The discussion on Slashdot seems to be the most active, but my favorite passage is from the lead article by James Grimmelmann in Yale University Law School’s Law Meme (a blog set up to deal with legal issues surrounding intellectual property, telecommunications policy, first amendment issues, etc.):

"On the one hand, Maxis is close to losing control over their game world. TSO is a positively Brechtian world of violence, flim-flammery, and low-down dirty tricks. (The Herald’s major “sin” was opening a window onto such goings-on.) … But on the other hand, Maxis acts like a classic despot, using its powers to single out individual critics for the dungeons and the firing squads. The usual real-world justification for this kind of arbitrary action is the need for a strong central hand to protect public safety and common welfare. But since Maxis isn’t all that good at those aspects, the Herald censorship smacks more of tyranny for its own sake. "

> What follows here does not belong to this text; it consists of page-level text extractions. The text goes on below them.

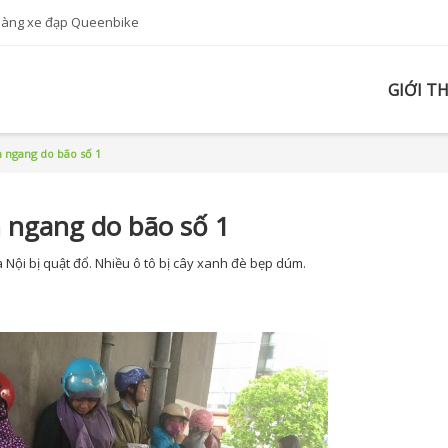
hàng xe đạp Queenbike
GIỚI T
n ngang do bão số 1
n ngang do bão số 1
Nội bị quật đổ. Nhiều ô tô bị cây xanh đè bẹp dúm.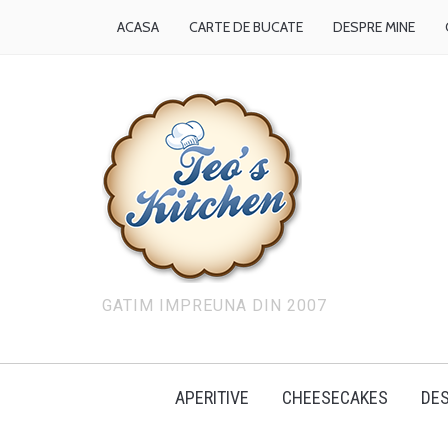
ACASA
CARTE DE BUCATE
DESPRE MINE
GATIM IMPREUNA DIN 2007
APERITIVE
CHEESECAKES
DES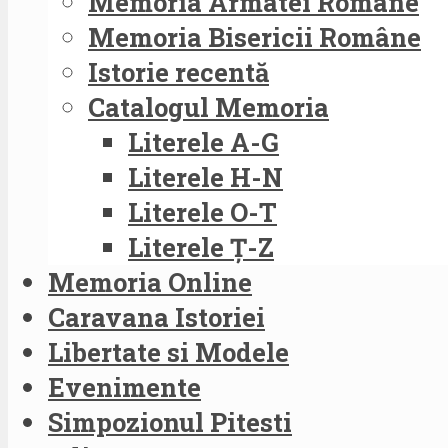
Memoria Armatei Române
Memoria Bisericii Române
Istorie recentă
Catalogul Memoria
Literele A-G
Literele H-N
Literele O-T
Literele Ț-Z
Memoria Online
Caravana Istoriei
Libertate si Modele
Evenimente
Simpozionul Pitesti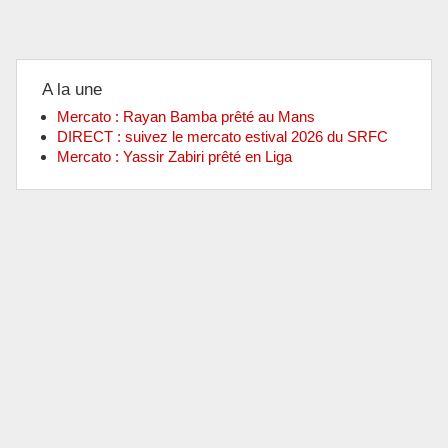
A la une
Mercato : Rayan Bamba prêté au Mans
DIRECT : suivez le mercato estival 2026 du SRFC
Mercato : Yassir Zabiri prêté en Liga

It really is remarkable how much coverage this has gotten (Salon, Penny-Arcade, Slashdot) and yet really, we don’t know why his account was terminated. I read through the Salon piece, and it smacked of out-n-out speculation that was decidely one-sided. I’d like to hear the EA spin on this, even if it means nothing but corporate double-speak.

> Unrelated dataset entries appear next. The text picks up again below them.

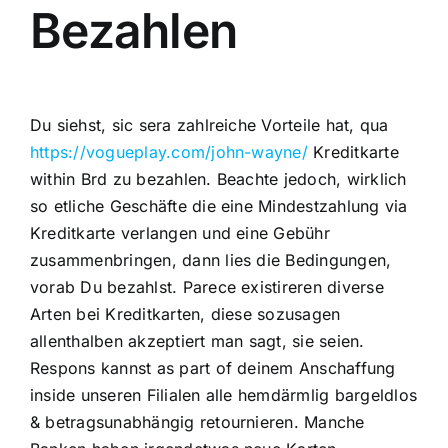
Bezahlen
Du siehst, sic sera zahlreiche Vorteile hat, qua
https://vogueplay.com/john-wayne/
Kreditkarte
within Brd zu bezahlen. Beachte jedoch, wirklich
so etliche Geschäfte die eine Mindestzahlung via
Kreditkarte verlangen und eine Gebühr
zusammenbringen, dann lies die Bedingungen,
vorab Du bezahlst. Parece existireren diverse
Arten bei Kreditkarten, diese sozusagen
allenthalben akzeptiert man sagt, sie seien.
Respons kannst as part of deinem Anschaffung
inside unseren Filialen alle hemdärmlig bargeldlos
& betragsunabhängig retournieren. Manche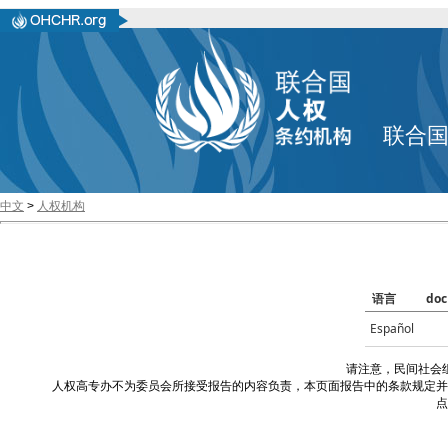
联合
中文
>
人权机构
语言
doc
Español
请注意，民间社会
人权高专办不为委员会所接受报告的内容负责，本页面报告中的条款规定并
点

Still, I think this quote describes the whole fiasco quite nicely:

hmmmm, that snowball is getting pretty quick, BBC just picked up on it:

Imagine you could move to a city where you could swap yourself for a younger, slimmer version that never ages and never gets tired.

In this city you could choose which job to pursue, build your dream home and do all the things you did not have the courage to do in your other life.

It sounds great but soon after you arrive, the gloss begins to fade.

One of the first people you meet is a kindly looking granny who greets you with a slap round the face and a barrage of abuse.

Escaping to one of the “safe” homes you find a den of thieves who trick you into handing over all your cash.

The local newspapers are full of investigations into child prostitution, rampant crime, mafia-controlled neighbourhoods, shadowy self-declared governments struggling to maintain order and runaway inflation.

Welcome to Alphaville.

bet Maxis are loving it, no such thing as bad publicity, right?

Maxis doesn’t care, since EA runs TSO.

They are still named several times in the article, along with EA as having taken the action against the Alphaville Herald and its staff and having active involvement in the Sims Online game (I’m pretty sure they wrote the thing, and I’d be concerned if a game that had my name on it, whether I ran the online version or not, was starting to get reasonably widespread adverse publicity).